After six months, during a follow-up appointment, I discovered that Sarah had been arrested once for a minor curfew violation. While discouraging, this represented a relatively small problem, given Sarah’s history. In addition, the father and Sarah had experienced a few explosions, but generally, the family was able to reapply the skills they’d learned through FFT to get back on track. What’s more important, the family had successfully managed setbacks by using the conflict-management skills they’d learned during the behavior-change phase of treatment. Sarah was successfully meeting the requirements of the special school program, coming home close to the expected time, and taking her medication as prescribed. Better still, despite ongoing challenges, her parents hadn’t threatened to have her removed from the home: they’d become a united family, fully committed to one another.
By Martha Straus
Thomas Sexton presents a model for conducting brief family treatment with a complex case, and demonstrates some deft and inspired strategies for diffusing anger, reframing conflict, and forming working alliances in therapy. By delving beneath displays of aggression and rage toward more vulnerable feelings of fear, abandonment, hurt, and confusion, he creates connections with the different family members, and then provides them with skills for negotiating and managing conflict.
I have three questions about this interesting work. First, I wonder about the decision to begin treatment with the entire family when the situation is so volatile. In my experience, it’s often useful to have a first session with parents to hear about their concerns and expectations for therapy. Without the reluctant and reactive adolescent in the room, I’d opt for a careful genogram, a detailed developmental history, and begin to establish an adult agenda going forward.
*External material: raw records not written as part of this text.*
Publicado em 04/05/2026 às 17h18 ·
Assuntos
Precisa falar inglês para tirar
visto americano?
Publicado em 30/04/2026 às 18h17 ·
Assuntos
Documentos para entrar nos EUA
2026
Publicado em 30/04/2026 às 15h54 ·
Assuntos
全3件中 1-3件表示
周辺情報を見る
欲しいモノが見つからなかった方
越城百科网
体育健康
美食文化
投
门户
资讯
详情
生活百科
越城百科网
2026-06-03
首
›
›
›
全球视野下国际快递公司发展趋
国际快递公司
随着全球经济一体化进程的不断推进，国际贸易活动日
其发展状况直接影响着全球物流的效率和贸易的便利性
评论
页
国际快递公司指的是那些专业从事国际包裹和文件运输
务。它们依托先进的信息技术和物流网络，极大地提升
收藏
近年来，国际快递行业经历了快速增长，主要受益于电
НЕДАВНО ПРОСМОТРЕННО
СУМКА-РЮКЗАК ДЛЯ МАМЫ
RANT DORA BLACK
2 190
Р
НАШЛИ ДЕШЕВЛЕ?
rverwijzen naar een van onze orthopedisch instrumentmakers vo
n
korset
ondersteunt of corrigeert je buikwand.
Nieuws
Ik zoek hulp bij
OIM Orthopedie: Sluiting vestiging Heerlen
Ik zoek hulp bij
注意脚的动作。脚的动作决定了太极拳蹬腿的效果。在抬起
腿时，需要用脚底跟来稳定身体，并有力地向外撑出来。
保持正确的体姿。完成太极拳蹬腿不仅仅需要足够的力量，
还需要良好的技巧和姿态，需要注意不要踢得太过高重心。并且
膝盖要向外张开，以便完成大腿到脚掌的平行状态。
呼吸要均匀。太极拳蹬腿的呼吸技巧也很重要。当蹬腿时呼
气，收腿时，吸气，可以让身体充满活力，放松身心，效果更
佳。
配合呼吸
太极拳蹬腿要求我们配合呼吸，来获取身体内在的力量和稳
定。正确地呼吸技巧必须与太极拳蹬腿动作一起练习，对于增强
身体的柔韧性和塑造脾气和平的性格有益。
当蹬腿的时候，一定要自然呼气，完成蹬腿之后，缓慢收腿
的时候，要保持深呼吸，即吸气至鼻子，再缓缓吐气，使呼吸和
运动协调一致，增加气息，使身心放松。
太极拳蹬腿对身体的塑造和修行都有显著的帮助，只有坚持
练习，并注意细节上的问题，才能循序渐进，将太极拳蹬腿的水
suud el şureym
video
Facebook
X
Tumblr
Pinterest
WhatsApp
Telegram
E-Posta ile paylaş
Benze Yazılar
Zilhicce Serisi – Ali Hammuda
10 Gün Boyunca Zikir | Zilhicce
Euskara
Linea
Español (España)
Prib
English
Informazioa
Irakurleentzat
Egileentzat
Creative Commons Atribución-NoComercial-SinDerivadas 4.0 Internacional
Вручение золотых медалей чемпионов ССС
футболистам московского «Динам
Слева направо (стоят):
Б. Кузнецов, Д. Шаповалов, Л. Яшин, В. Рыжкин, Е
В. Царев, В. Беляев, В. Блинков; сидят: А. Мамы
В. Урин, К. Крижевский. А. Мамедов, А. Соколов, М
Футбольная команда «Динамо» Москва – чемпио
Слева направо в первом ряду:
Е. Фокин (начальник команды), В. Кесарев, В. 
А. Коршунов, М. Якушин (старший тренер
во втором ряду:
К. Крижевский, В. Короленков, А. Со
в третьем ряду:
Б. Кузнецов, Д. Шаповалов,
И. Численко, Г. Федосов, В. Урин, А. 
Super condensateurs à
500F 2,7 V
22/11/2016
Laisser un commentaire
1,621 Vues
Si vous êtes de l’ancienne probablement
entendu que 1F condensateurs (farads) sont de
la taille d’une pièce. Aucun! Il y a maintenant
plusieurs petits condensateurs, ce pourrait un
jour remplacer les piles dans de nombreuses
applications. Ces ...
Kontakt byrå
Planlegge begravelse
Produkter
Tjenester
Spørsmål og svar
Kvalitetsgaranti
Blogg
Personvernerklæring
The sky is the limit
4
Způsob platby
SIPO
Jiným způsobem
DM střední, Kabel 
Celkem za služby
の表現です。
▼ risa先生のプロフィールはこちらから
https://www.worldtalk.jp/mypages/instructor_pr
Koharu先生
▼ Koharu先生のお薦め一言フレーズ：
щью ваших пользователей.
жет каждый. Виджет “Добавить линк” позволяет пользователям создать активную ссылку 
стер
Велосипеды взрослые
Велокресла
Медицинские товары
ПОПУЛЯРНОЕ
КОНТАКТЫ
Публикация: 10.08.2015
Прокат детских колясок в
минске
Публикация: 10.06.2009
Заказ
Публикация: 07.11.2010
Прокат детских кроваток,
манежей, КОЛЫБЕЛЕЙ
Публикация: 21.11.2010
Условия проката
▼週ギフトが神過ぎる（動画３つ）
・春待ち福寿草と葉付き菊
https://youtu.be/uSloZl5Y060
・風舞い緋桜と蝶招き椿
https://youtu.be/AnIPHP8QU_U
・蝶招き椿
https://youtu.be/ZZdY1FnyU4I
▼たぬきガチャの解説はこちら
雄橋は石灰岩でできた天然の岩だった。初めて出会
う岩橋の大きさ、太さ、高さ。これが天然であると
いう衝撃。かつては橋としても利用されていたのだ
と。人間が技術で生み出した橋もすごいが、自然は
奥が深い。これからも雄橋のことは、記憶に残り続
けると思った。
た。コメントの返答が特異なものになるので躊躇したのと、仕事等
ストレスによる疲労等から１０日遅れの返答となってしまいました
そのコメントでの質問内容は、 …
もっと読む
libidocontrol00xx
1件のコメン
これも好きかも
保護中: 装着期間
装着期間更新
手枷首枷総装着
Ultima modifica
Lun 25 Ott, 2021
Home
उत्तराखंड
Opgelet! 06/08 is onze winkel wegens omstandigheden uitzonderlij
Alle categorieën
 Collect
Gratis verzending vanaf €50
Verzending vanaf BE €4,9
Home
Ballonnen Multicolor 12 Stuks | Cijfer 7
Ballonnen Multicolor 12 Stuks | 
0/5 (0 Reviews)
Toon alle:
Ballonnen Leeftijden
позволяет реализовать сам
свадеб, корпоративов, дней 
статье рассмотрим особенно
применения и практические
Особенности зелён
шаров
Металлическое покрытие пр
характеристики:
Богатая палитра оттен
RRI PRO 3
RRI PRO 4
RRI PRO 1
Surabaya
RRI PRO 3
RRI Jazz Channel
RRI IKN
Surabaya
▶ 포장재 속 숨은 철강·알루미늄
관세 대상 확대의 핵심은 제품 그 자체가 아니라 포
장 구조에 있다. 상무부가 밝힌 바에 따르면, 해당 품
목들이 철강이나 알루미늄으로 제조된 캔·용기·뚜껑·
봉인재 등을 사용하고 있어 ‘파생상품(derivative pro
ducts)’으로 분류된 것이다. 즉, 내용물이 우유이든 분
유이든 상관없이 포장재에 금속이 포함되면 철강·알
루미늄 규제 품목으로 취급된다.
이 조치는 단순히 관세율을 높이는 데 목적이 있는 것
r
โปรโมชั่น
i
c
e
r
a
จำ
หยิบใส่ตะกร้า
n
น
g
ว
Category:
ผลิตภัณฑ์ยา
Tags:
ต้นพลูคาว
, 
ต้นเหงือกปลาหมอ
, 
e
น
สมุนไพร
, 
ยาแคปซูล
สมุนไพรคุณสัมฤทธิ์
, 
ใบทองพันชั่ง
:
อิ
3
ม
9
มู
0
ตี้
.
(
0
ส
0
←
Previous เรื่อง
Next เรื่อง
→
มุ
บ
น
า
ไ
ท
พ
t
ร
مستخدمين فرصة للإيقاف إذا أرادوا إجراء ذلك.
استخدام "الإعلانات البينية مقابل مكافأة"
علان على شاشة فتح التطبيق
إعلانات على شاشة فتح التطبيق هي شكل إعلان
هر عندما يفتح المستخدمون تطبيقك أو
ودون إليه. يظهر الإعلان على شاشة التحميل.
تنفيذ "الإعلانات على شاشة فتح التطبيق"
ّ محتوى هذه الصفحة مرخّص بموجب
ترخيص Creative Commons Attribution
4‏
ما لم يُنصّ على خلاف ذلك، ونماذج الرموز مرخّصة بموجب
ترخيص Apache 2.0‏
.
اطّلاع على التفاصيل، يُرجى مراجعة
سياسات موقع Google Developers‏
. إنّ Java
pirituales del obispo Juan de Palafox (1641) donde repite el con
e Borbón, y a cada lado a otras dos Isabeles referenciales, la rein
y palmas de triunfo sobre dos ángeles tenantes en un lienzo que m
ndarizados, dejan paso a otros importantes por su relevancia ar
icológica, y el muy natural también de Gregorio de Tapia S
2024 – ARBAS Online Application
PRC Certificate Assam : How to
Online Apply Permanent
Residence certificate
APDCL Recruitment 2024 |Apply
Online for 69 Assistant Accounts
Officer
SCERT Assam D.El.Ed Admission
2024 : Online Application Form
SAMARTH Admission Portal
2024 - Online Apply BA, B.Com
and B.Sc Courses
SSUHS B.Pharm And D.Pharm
Indeed, with adolescents adopted as toddlers, there’s usually a relevant back story that concerns the parents’ marriage, the decision and circumstances surrounding the adoption, and the legacy of early attachment trauma that helps explain—and reframe—the oppositional coping strategies employed by young people like Sarah. Parents benefit from being able to describe freely what they’ve gone through. As in Sexton’s case, these families have often had numerous prior interventions. So wouldn’t it have been useful to clarify how this one would be different, to make manifest the goals of FFT, to give Edward and Ellen a distinct voice?